Page-level text extractions

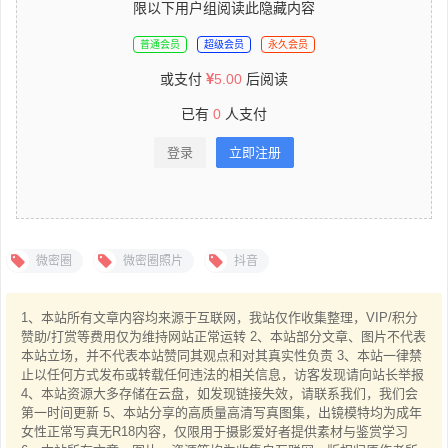
限以下用户组阅读此隐藏内容
普通会员
超级会员
永久会员
或支付
5.00
后阅读
已有
0
人支付
登录
立即注册
微密圈
微密圈照片
抖音
1、本站所有文章内容均来源于互联网，我站仅作收集整理，VIP/积分
赞助/打赏等费用仅为维持网站正常运转 2、本站部分文章、图片不代表
本站立场，并不代表本站赞同其观点和对其真实性负责 3、本站一律禁
止以任何方式发布或转载任何违法的相关信息，访客发现请向站长举报
4、本站资源大多存储在云盘，如发现链接失效，请联系我们，我们会
第一时间更新 5、本站分享的高质量高清写真图集，出镜模特均为成年
女性正常写真无R18内容，仅限用于摄影爱好者提供素材与鉴赏学习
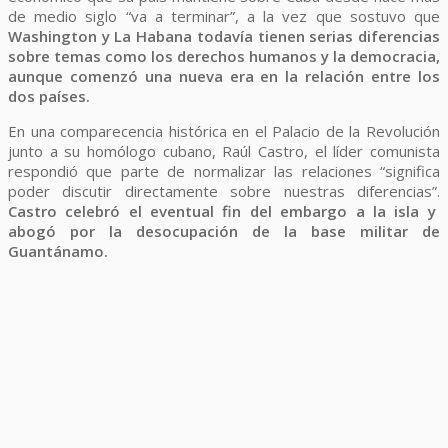
de medio siglo “va a terminar”, a la vez que sostuvo que
Washington y La Habana todavía tienen serias diferencias
sobre temas como los derechos humanos y la democracia,
aunque comenzó una nueva era en la relación entre los
dos países.
En una comparecencia histórica en el Palacio de la Revolución
junto a su homólogo cubano, Raúl Castro, el líder comunista
respondió que parte de normalizar las relaciones “significa
poder discutir directamente sobre nuestras diferencias”.
Castro celebró el eventual fin del embargo a la isla y
abogó por la desocupación de la base militar de
Guantánamo.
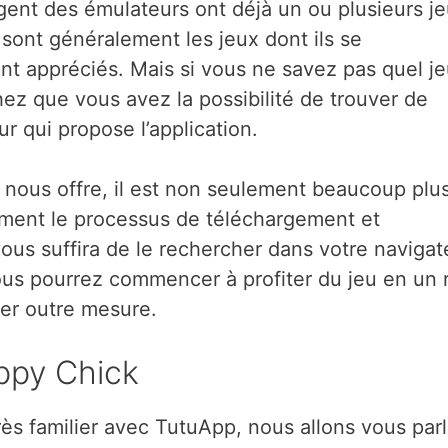
gent des émulateurs ont déjà un ou plusieurs j
e sont généralement les jeux dont ils se
ont appréciés. Mais si vous ne savez pas quel j
ez que vous avez la possibilité de trouver de
 qui propose l’application.
n nous offre, il est non seulement beaucoup plu
alement le processus de téléchargement et
vous suffira de le rechercher dans votre navigat
vous pourrez commencer à profiter du jeu en un 
ier outre mesure.
ppy Chick
ès familier avec TutuApp, nous allons vous parl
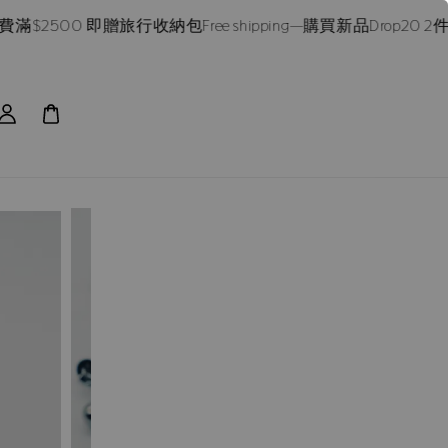
2500 即贈旅行收納包
Free shipping—購買新品Drop20 2件享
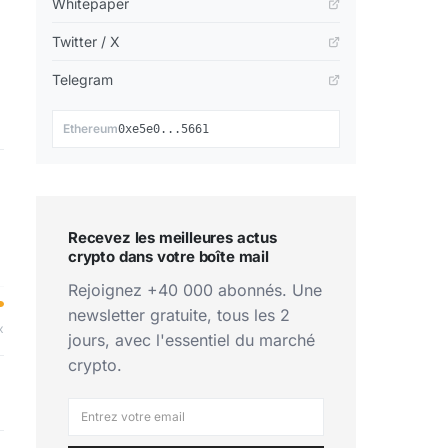
Whitepaper
Twitter / X
Telegram
📋
Ethereum
0xe5e0...5661
Recevez les meilleures actus
crypto dans votre boîte mail
Rejoignez +40 000 abonnés. Une
newsletter gratuite, tous les 2
x
jours, avec l'essentiel du marché
crypto.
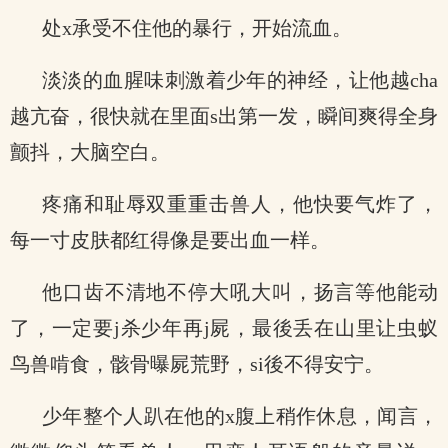
处x承受不住他的暴行，开始流血。
淡淡的血腥味刺激着少年的神经，让他越cha
越亢奋，很快就在里面s出第一发，瞬间爽得全身
颤抖，大脑空白。
疼痛和耻辱双重重击兽人，他快要气炸了，
每一寸皮肤都红得像是要出血一样。
他口齿不清地不停大吼大叫，扬言等他能动
了，一定要j杀少年再j屍，最後丢在山里让虫蚁
鸟兽啃食，骸骨曝屍荒野，si後不得安宁。
少年整个人趴在他的x腹上稍作休息，闻言，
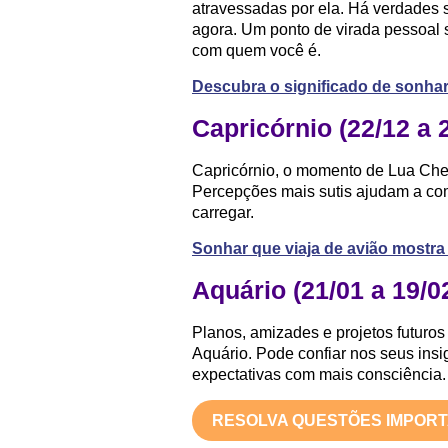
atravessadas por ela. Há verdades
agora. Um ponto de virada pessoal 
com quem você é.
Descubra o significado de sonha
Capricórnio (22/12 a 
Capricórnio, o momento de Lua Che
Percepções mais sutis ajudam a com
carregar.
Sonhar que viaja de avião mostra 
Aquário (21/01 a 19/0
Planos, amizades e projetos futur
Aquário. Pode confiar nos seus insig
expectativas com mais consciência.
RESOLVA QUESTÕES IMPOR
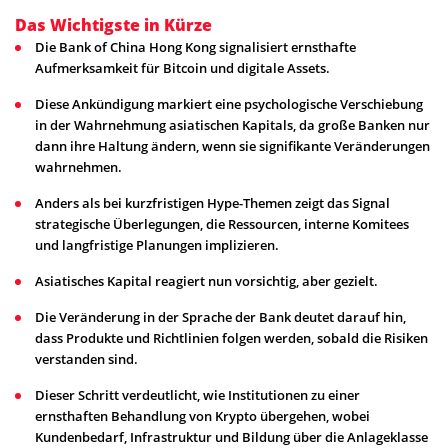
Das Wichtigste in Kürze
Die Bank of China Hong Kong signalisiert ernsthafte
Aufmerksamkeit für Bitcoin und digitale Assets.
Diese Ankündigung markiert eine psychologische Verschiebung
in der Wahrnehmung asiatischen Kapitals, da große Banken nur
dann ihre Haltung ändern, wenn sie signifikante Veränderungen
wahrnehmen.
Anders als bei kurzfristigen Hype-Themen zeigt das Signal
strategische Überlegungen, die Ressourcen, interne Komitees
und langfristige Planungen implizieren.
Asiatisches Kapital reagiert nun vorsichtig, aber gezielt.
Die Veränderung in der Sprache der Bank deutet darauf hin,
dass Produkte und Richtlinien folgen werden, sobald die Risiken
verstanden sind.
Dieser Schritt verdeutlicht, wie Institutionen zu einer
ernsthaften Behandlung von Krypto übergehen, wobei
Kundenbedarf, Infrastruktur und Bildung über die Anlageklasse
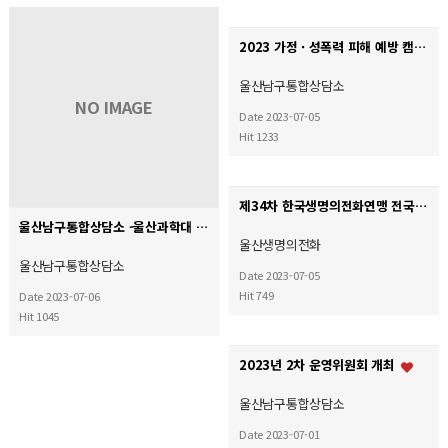
2023 가정 · 성폭력 피해 예방 캠페인 진행
울산남구통합상담소
NO IMAGE
Date 2023-07-05
Hit 1233
제34차 한국생명의전화연맹 전국대회
울산남구통합상담소 -울산과학대 폭력예방교육 지원체계 구축 관련 업무협약 체결
울산생명의전화
울산남구통합상담소
Date 2023-07-05
Hit 749
Date 2023-07-06
Hit 1045
2023년 2차 운영위원회 개최
울산남구통합상담소
Date 2023-07-01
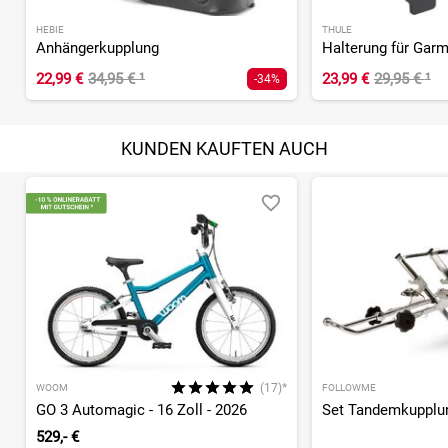
HEBIE
THULE
Anhängerkupplung
22,99 €
34,95 €
¹
23,99 €
29,95 €
¹
-34%
KUNDEN KAUFTEN AUCH
(17)*
WOOM
FOLLOWME
GO 3 Automagic - 16 Zoll - 2026
Set Tandemkupplu
529,- €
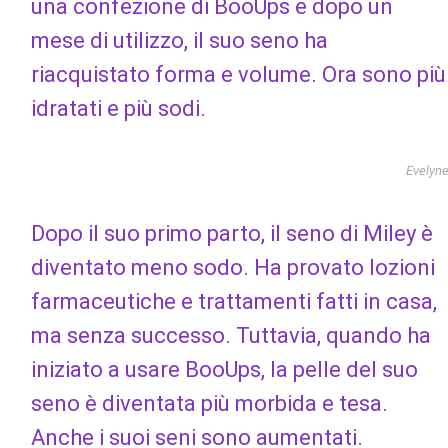
una confezione di BooUps e dopo un
mese di utilizzo, il suo seno ha
riacquistato forma e volume. Ora sono più
idratati e più sodi.
Evelyn
Dopo il suo primo parto, il seno di Miley è
diventato meno sodo. Ha provato lozioni
farmaceutiche e trattamenti fatti in casa,
ma senza successo. Tuttavia, quando ha
iniziato a usare BooUps, la pelle del suo
seno è diventata più morbida e tesa.
Anche i suoi seni sono aumentati.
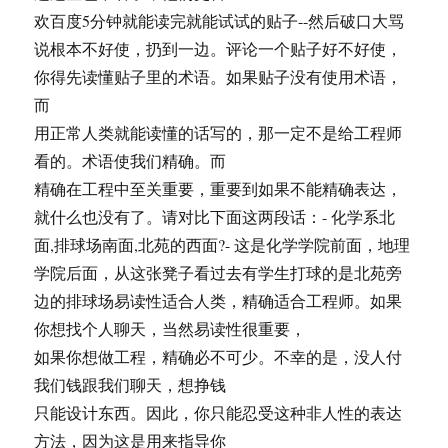
欢百度5分钟就能读完就能试试的贴子--然后破口大骂
说根本不好使，扔到一边。评论一个贴子好不好使，
你得先读懂贴子里的术语。如果贴子没有使用术语，
而
用正常人类就能读懂的话写的，那一定不是给工程师
看的。术语使我们精确。而
精确在工程中至关重要，重要到如果不能精确表达，
就什么也没有了。请对比下面这两段话：- 化学系北
面,排球场南面,北苑的西面?- 这是化学学院前面，地理
学院后面，从这张凳子看过去有学生打球的是北苑旁
边的排球场易读性适合人类，精确适合工程师。如果
你想找个人聊天，当然易读性很重要，
如果你想做工程，精确必不可少。不幸的是，没人付
我们钱跟我们聊天，想挣钱
只能设计东西。因此，你只能忍受这种非人性的表达
方法，因为这是用来指导你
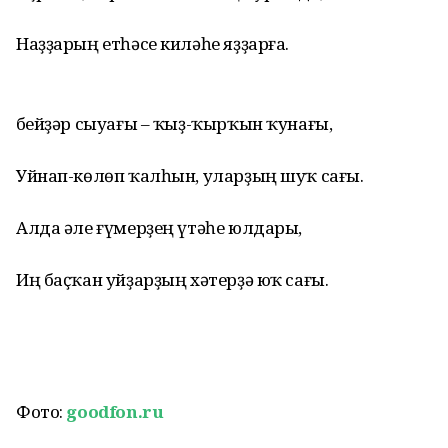
Наҙҙарың етһәсе киләһе яҙҙарға.
Әбейҙәр сыуағы – ҡыҙ-ҡырҡын ҡунағы,
Уйнап-көлөп ҡалһын, уларҙың шуҡ сағы.
Алда әле ғүмерҙең үтәһе юлдары,
Иң баҫҡан уйҙарҙың хәтерҙә юҡ сағы.
Фото:
goodfon.ru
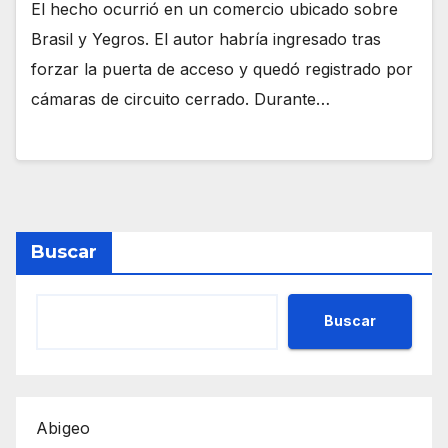
El hecho ocurrió en un comercio ubicado sobre
Brasil y Yegros. El autor habría ingresado tras
forzar la puerta de acceso y quedó registrado por
cámaras de circuito cerrado. Durante…
Buscar
Buscar
Abigeo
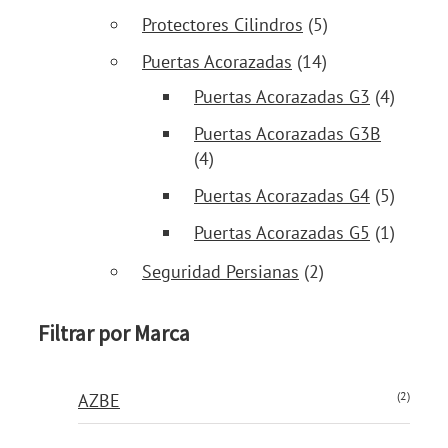
Protectores Cilindros
(5)
Puertas Acorazadas
(14)
Puertas Acorazadas G3
(4)
Puertas Acorazadas G3B
(4)
Puertas Acorazadas G4
(5)
Puertas Acorazadas G5
(1)
Seguridad Persianas
(2)
Filtrar por Marca
(2)
AZBE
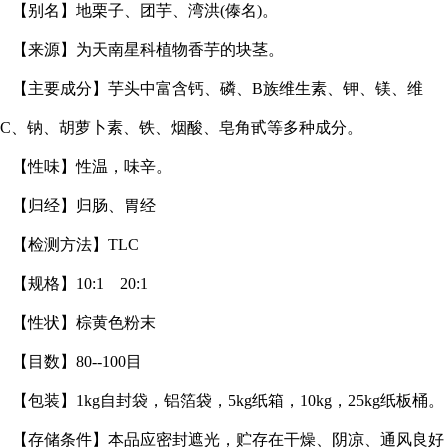
【别名】地栗子、团芋、湾洪
(傣名)。
【来源】为天南星科植物香芋的块茎。
【主要成分】芋头中富含钙、磷、
B族维生素、钾、镁、维
C、钠、胡萝卜素、铁、烟酸、皂角甙等多种成分。
【性味】性温，味辛。
【归经】归肠、胃经
【检测方法】
TLC
【规格】
10:1 20:1
【性状】棕黄色粉末
【目数】
80--100目
【包装】
1kg自封袋，铝箔袋，5kg纸箱，10kg，25kg纸板桶。
【存储条件】本品应密封遮光，贮存在干燥、阴凉、通风良好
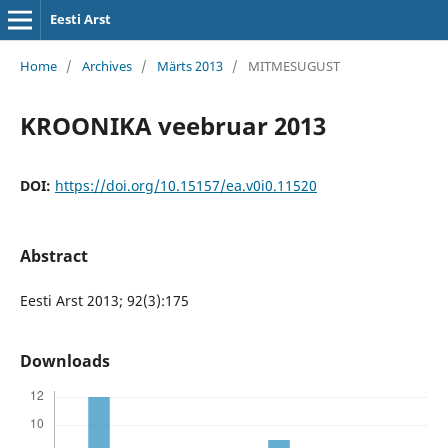
Eesti Arst
Home
/
Archives
/
Märts 2013
/
MITMESUGUST
KROONIKA veebruar 2013
DOI:
https://doi.org/10.15157/ea.v0i0.11520
Abstract
Eesti Arst 2013; 92(3):175
Downloads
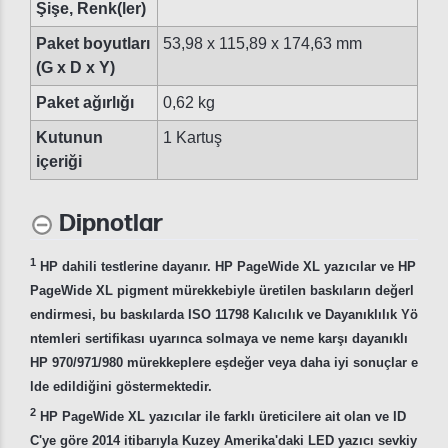
Şişe, Renk(ler)
Paket boyutları
53,98 x 115,89 x 174,63 mm
(G x D x Y)
Paket ağırlığı
0,62 kg
Kutunun
1 Kartuş
içeriği
Dipnotlar
1
HP dahili testlerine dayanır. HP PageWide XL yazıcılar ve HP
PageWide XL pigment mürekkebiyle üretilen baskıların değerl
endirmesi, bu baskılarda ISO 11798 Kalıcılık ve Dayanıklılık Yö
ntemleri sertifikası uyarınca solmaya ve neme karşı dayanıklı
HP 970/971/980 mürekkeplere eşdeğer veya daha iyi sonuçlar e
lde edildiğini göstermektedir.
2
HP PageWide XL yazıcılar ile farklı üreticilere ait olan ve ID
C'ye göre 2014 itibarıyla Kuzey Amerika'daki LED yazıcı sevkiy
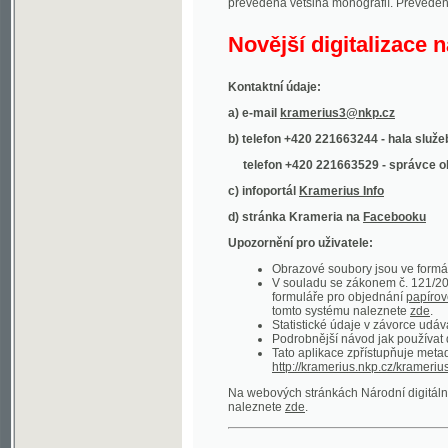
Kontaktní údaje:
a) e-mail
kramerius3@nkp.cz
b) telefon +420 221663244 - hala služeb
(inform
telefon +420 221663529 - správce obsahu
(
c) infoportál
Kramerius Info
d) stránka Krameria na
Facebooku
Upozornění pro uživatele:
Obrazové soubory jsou ve formátu DjVu, p
V souladu se zákonem č. 121/2000 Sb. (
formuláře pro objednání
papírové kopie
.
tomto systému naleznete
zde
.
Statistické údaje v závorce udávají počet t
Podrobnější návod jak používat digitáln
Tato aplikace zpřístupňuje metadata po
http://kramerius.nkp.cz/kramerius/oai
.
Na webových stránkách Národní digitální knihov
naleznete
zde
.
Ukázky zdigitalizovaných dokumentů:
Národní listy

◆ **WHAT YOU ARE ASKED TO DO**:
With "avec" as the word to match, copy each line of the records that has it.

◆ **YOUR SOLUTION**:
ès familier avec TutuApp, nous allons vous parl
jours, avec l'essentiel du marché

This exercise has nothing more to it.